Next-Gen AV and The Challenge of Optimizing Big Data at Scale

At SentinelOne, we provide full visibility into managed endpoint data for our customers. Over time, the amount of data events we need to store, search and retrieve has become huge, and we currently handle around 200 billion events per day. While collection and storage is easy enough, querying the data quickly and efficiently is the main challenge. In this post, we will share how we overcame this challenge and achieved the ability to quickly query tremendous amounts of data.

Architectural Overview

Our event stream results in a lot of small files, which are written to S3 and HDFS. We store our partitions in Hive Metastore and query it with Presto. Files are partitioned by date where every day a new partition is automatically created.

We started in a naive way, by simply aggregating events in the pipeline into files being periodically pushed to S3. While this worked well at the beginning, as scale surged, a serious problem emerged.

To allow near real-time search across our managed endpoints, we wrote many small files, rather than attempting to combine them into larger files. We also support the arrival of late events, so data might arrive with an old timestamp after a few days.

Unfortunately, Presto doesn’t work well with many small files. We were working with tens of thousands of files, from hundreds of kilobytes to tens of megabytes. Leaving data in many small files, obviously, made queries very slow, so we faced the challenge of solving the common problem of “small files”.

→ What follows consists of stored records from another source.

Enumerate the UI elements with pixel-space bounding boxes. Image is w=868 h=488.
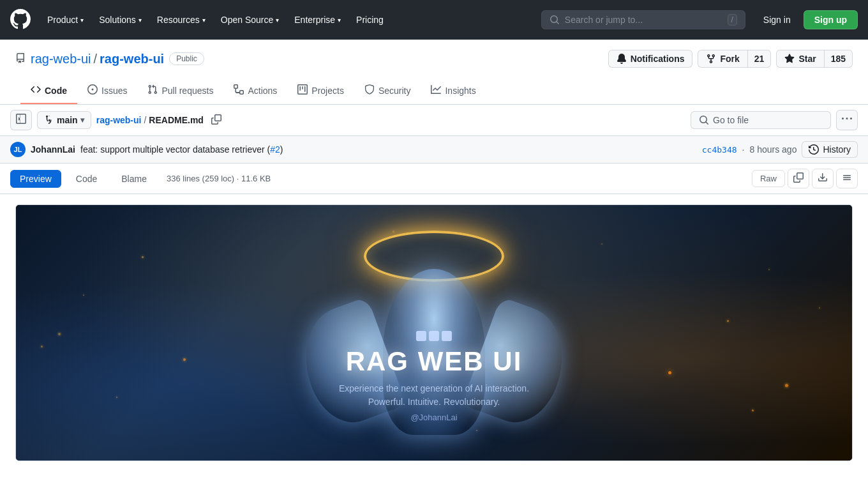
commit-message: feat: support multiple vector database r… [80, 144, 283, 155]
history-icon [809, 144, 819, 155]
content-wrapper: RAG WEB UI Experience the next generatio… [15, 204, 853, 461]
copy-path-button[interactable] [209, 112, 224, 129]
search-box[interactable]: Search or jump to... / [541, 10, 745, 29]
header-actions: Sign in Sign up [756, 10, 858, 29]
notifications-button[interactable]: Notifications [608, 50, 693, 68]
tab-projects[interactable]: Projects [287, 78, 354, 104]
history-label: History [823, 144, 851, 155]
signup-button[interactable]: Sign up [804, 10, 858, 29]
tab-insights[interactable]: Insights [421, 78, 486, 104]
repo-header: rag-web-ui / rag-web-ui Public Notificat… [0, 40, 868, 105]
nav-pricing[interactable]: Pricing [350, 10, 390, 30]
star-count[interactable]: 185 [824, 50, 853, 68]
goto-file-input[interactable]: Go to file [691, 111, 831, 129]
repo-owner-link[interactable]: rag-web-ui [31, 52, 91, 66]
nav-open-source[interactable]: Open Source ▾ [214, 10, 286, 30]
goto-search-icon [699, 115, 709, 125]
star-group: Star 185 [776, 50, 853, 68]
download-button[interactable] [812, 169, 834, 188]
product-chevron-icon: ▾ [80, 17, 84, 24]
readme-banner-container: RAG WEB UI Experience the next generatio… [16, 205, 852, 461]
more-options-button[interactable] [836, 110, 858, 130]
resources-chevron-icon: ▾ [202, 17, 206, 24]
nav-enterprise[interactable]: Enterprise ▾ [288, 10, 347, 30]
raw-button[interactable]: Raw [752, 170, 785, 187]
copy-icon [793, 172, 804, 183]
star-button[interactable]: Star [776, 50, 823, 68]
goto-placeholder: Go to file [713, 115, 749, 125]
github-logo[interactable] [10, 9, 31, 31]
repo-name-link[interactable]: rag-web-ui [100, 52, 164, 66]
commit-bar: JL JohannLai feat: support multiple vect… [0, 136, 868, 164]
nav-solutions[interactable]: Solutions ▾ [93, 10, 148, 30]
notifications-label: Notifications [631, 54, 685, 64]
tab-security-label: Security [378, 86, 411, 96]
tab-projects-label: Projects [311, 86, 344, 96]
bell-icon [617, 54, 627, 64]
branch-selector[interactable]: main ▾ [37, 111, 91, 129]
code-tab[interactable]: Code [66, 170, 107, 188]
main-content: RAG WEB UI Experience the next generatio… [0, 194, 868, 471]
banner-logo-dots [339, 331, 529, 341]
insights-icon [431, 84, 441, 96]
readme-banner: RAG WEB UI Experience the next generatio… [16, 205, 852, 461]
file-actions: Raw [752, 169, 858, 188]
breadcrumb: rag-web-ui / rag-web-ui [31, 52, 164, 66]
banner-author: @JohannLai [339, 413, 529, 422]
pr-icon [147, 84, 158, 96]
branch-icon [44, 115, 54, 125]
list-view-button[interactable] [836, 169, 858, 188]
tab-issues[interactable]: Issues [77, 78, 137, 104]
branch-name: main [57, 115, 78, 125]
search-shortcut: / [728, 14, 737, 26]
repo-tabs: Code Issues Pull requests Actions Projec… [15, 78, 853, 104]
solutions-chevron-icon: ▾ [138, 17, 142, 24]
repo-title-row: rag-web-ui / rag-web-ui Public Notificat… [15, 50, 853, 78]
banner-title: RAG WEB UI [339, 346, 529, 377]
history-button[interactable]: History [802, 141, 858, 158]
commit-author[interactable]: JohannLai [31, 144, 75, 155]
star-icon [784, 54, 795, 64]
actions-icon [234, 84, 244, 96]
visibility-badge: Public [169, 52, 204, 65]
issues-icon [87, 84, 98, 96]
blame-tab[interactable]: Blame [112, 170, 156, 188]
logo-dot-1 [416, 331, 426, 341]
branch-chevron-icon: ▾ [80, 116, 84, 125]
preview-tab[interactable]: Preview [10, 170, 61, 188]
main-header: Product ▾ Solutions ▾ Resources ▾ Open S… [0, 0, 868, 40]
fork-count[interactable]: 21 [747, 50, 772, 68]
tab-actions[interactable]: Actions [223, 78, 287, 104]
fork-group: Fork 21 [698, 50, 771, 68]
banner-subtitle: Experience the next generation of AI int… [339, 382, 529, 409]
file-path-owner-link[interactable]: rag-web-ui [96, 115, 142, 125]
nav-product[interactable]: Product ▾ [41, 10, 90, 30]
repo-actions: Notifications Fork 21 Star [608, 50, 853, 68]
logo-dot-3 [442, 331, 452, 341]
commit-pr-link[interactable]: #2 [270, 144, 280, 155]
download-icon [818, 172, 828, 183]
tab-security[interactable]: Security [354, 78, 421, 104]
tab-issues-label: Issues [101, 86, 127, 96]
search-icon [550, 15, 560, 25]
repo-icon [15, 53, 26, 65]
file-path: rag-web-ui / README.md [96, 115, 204, 125]
fork-icon [706, 54, 716, 64]
commit-hash-link[interactable]: cc4b348 [702, 145, 737, 155]
tab-actions-label: Actions [248, 86, 277, 96]
file-path-current: README.md [149, 115, 204, 125]
signin-button[interactable]: Sign in [756, 11, 798, 29]
fork-button[interactable]: Fork [698, 50, 747, 68]
file-header: main ▾ rag-web-ui / README.md Go to file [0, 105, 868, 136]
open-source-chevron-icon: ▾ [276, 17, 279, 24]
commit-dot-separator: · [742, 144, 745, 155]
sidebar-toggle-button[interactable] [10, 110, 32, 130]
fork-label: Fork [720, 54, 739, 64]
tab-code[interactable]: Code [20, 78, 77, 104]
tab-insights-label: Insights [445, 86, 475, 96]
copy-raw-button[interactable] [788, 169, 809, 188]
nav-resources[interactable]: Resources ▾ [151, 10, 212, 30]
security-icon [364, 84, 375, 96]
tab-pull-requests[interactable]: Pull requests [137, 78, 223, 104]
header-nav: Product ▾ Solutions ▾ Resources ▾ Open S… [41, 10, 390, 30]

Attempt 1 — Reduce Frequency of Writing

Our first thought was simply to write less often. While this reduced the number of files, it conflicted with our business constraints of having events searchable within a few minutes. Data is flushed frequently to allow queries on recent events, thus generating millions of files.

Our files are written in ORC format, so appending ORC files is possible, but not effective. When appending ORC stripes, without decompressing the data and restructuring the stripes, the results are big files that are queried really slowly.

Attempt 2 — In-place Compaction

Next, we tried to compact files on the fly in S3. Since our data volumes were small, we were able to compact the files in-memory with Java code. We maintained Hive Metastore for partition locations. It was quite a simple solution, but it turned out to be a headache.

Compacting files in-place is challenging since there’s no way to make atomic writes in S3. We had to take care of deletion of small files that were replaced by compacted files. While the Hive Metastore partitioning was pointing to the same S3 location, we ended up with duplicate or missing data for a while.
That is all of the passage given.